IN THE HIGH COURT OF FIJI
AT SUVA
CRIMINAL JURISDICTION


Criminal Case No: HAC 122 of 2008


STATE


v.


EPARAMA NAGALU; and
JONETANI NACANI


__________________________________________


Criminal Case No: HAC 123 of 2008


STATE


v.


PENIJAMINI TUINAVITI; and
SAMUELA VUNISEI


Hearing: 20th November 2008
Ruling: 26th November 2008


Counsel: Ms N. Tikoisuva for State
Mr. A. Vakaloloma for Eparama Nagalu
All other accused in person


RULING


[1] This is the State’s application for consolidation of Information. The 1st Accused Eparama Nagalu who is represented by Mr. Vakaloloma does not object to consolidation. The remaining accused who are unrepresented, object to joint trial. Their principal ground of objection is that there is a risk that admissions made in one confession which implicate the others, will prejudice the trial of those others.


[2] All Accused persons are alleged to have committed the same three offences of robbery with violence, one of unlawful use of motor vehicle, one of damaging property, one of criminal intimidation, one of act with intent to cause grievous harm and one of larceny. They were separately charged because they were separately located and arrested. All offences are dated the 5th of July 2008.

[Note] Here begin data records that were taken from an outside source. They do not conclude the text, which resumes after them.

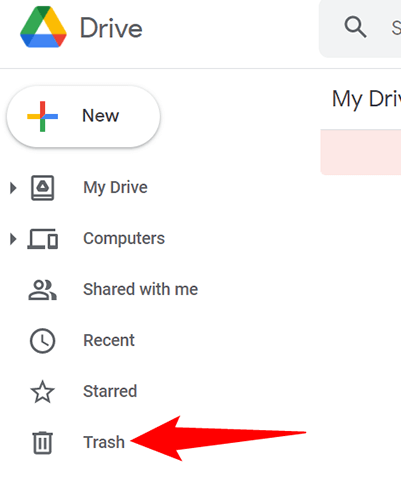 Identify the location of screen. The image size is (401, 477). (39, 238), (53, 241). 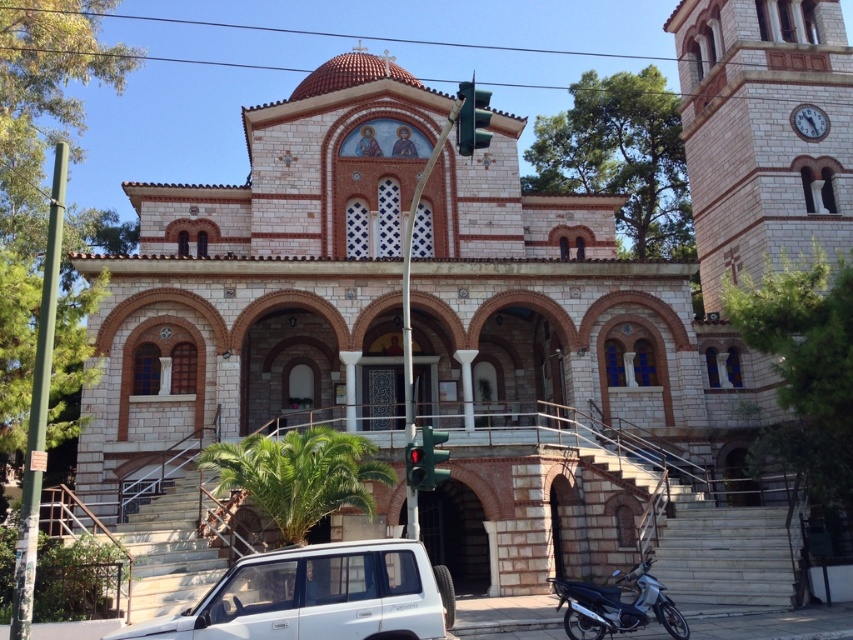 You are driving a car that is 4.5 meters long. You need to park your car between the white matte suv at lower center and the green glass traffic light at center. Is there enough space between them for your car?

The white matte suv at lower center is 20.70 meters from the green glass traffic light at center. Since your car is only 4.5 meters long, there is sufficient space between them to park your car.

You are a pedestrian standing at the side of the road near the church. You see the white matte suv at lower center and the green glass traffic light at center. Which vehicle is closer to the traffic light?

The white matte suv at lower center is positioned on the left side of the green glass traffic light at center, so the white matte suv at lower center is closer to the traffic light. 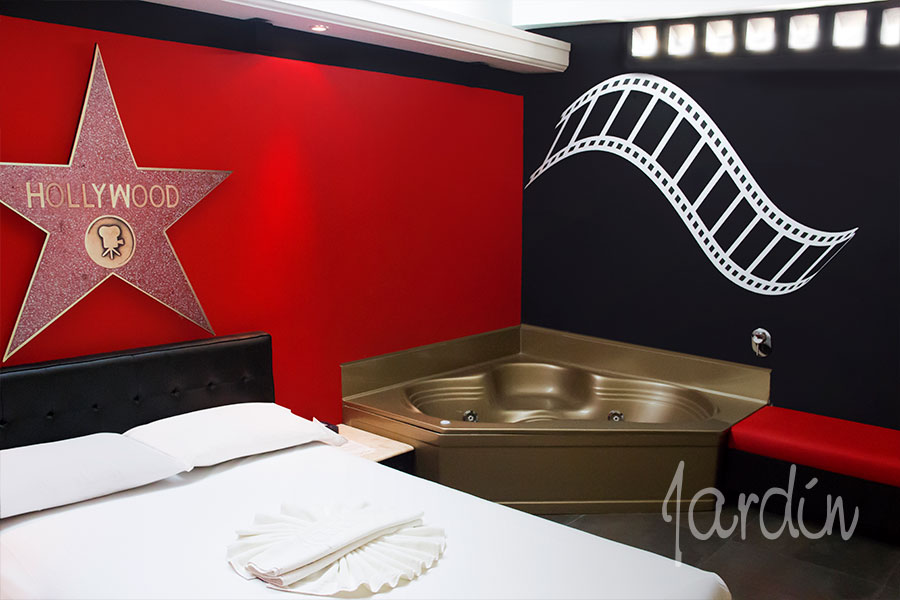 At what (x,y) coordinates should I click in order to perform the action: click on red wall. Please return your answer as a coordinate pair (x, y). The width and height of the screenshot is (900, 600). Looking at the image, I should click on (264, 248).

[3] Section 121 of the Criminal Procedure Code provides that:


"The following persons may be joined in one charge or information and may be tried together, namely –


(a) persons accused of the same offence committed in the course of the same transaction;

(b) persons accused of an offence and persons accused of abetment or of an attempt to commit such offence;

(c) persons accused of different offences provided that all offences are founded on the same facts, or form or are part of a series of offences of the same or similar character."

[4] Section 120(1) provides:


"(1) Any offences whether felonies or misdemeanours, may be charged together in the same charge or information if the offences charged are founded on the same facts or form, or are part of, a series of offences of the same or similar character."


[5] Section 120(3) provides:


"Where, before trial, or at any stage of a trial, the court is of opinion that a person accused may be embarrassed in his defence by reason of being charged with more than one offence in the same charge or information, or that for any other reason it is desirable to direct that the person be tried separately for any one or more offences charged in a charge or information, the court may order a separate trial of any count or counts of such charge or information."


[6] The section reflects the common law position on the joinder of counts and defendants. Where defendants are alleged to have committed the same offence together, either as principals or as secondary offenders, they can be charged together in one count on one indictment. Where defendants are separately committed, transferred or sent for trial, it is perfectly proper to join them in one indictment (R v. Ismail 92 Cr. App. R.92). However the court always has a discretion to order a separate trial.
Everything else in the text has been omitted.